Items listed in a dataset:
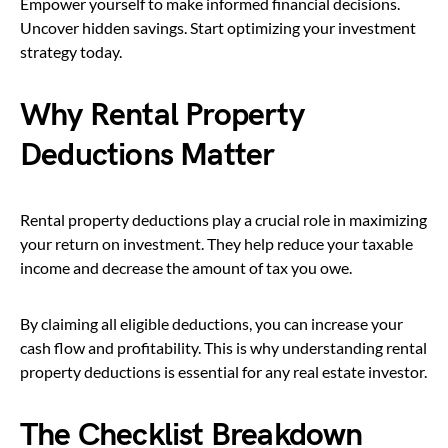
Empower yourself to make informed financial decisions.
Uncover hidden savings. Start optimizing your investment
strategy today.
Why Rental Property
Deductions Matter
Rental property deductions play a crucial role in maximizing
your return on investment. They help reduce your taxable
income and decrease the amount of tax you owe.
By claiming all eligible deductions, you can increase your
cash flow and profitability. This is why understanding rental
property deductions is essential for any real estate investor.
The Checklist Breakdown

Problem to work on: Set down no line except those from the one with "Deductions Matter" to the last line of the data, inclusive, each exactly as written.

Reply to the task:
Deductions Matter
Rental property deductions play a crucial role in maximizing
your return on investment. They help reduce your taxable
income and decrease the amount of tax you owe.
By claiming all eligible deductions, you can increase your
cash flow and profitability. This is why understanding rental
property deductions is essential for any real estate investor.
The Checklist Breakdown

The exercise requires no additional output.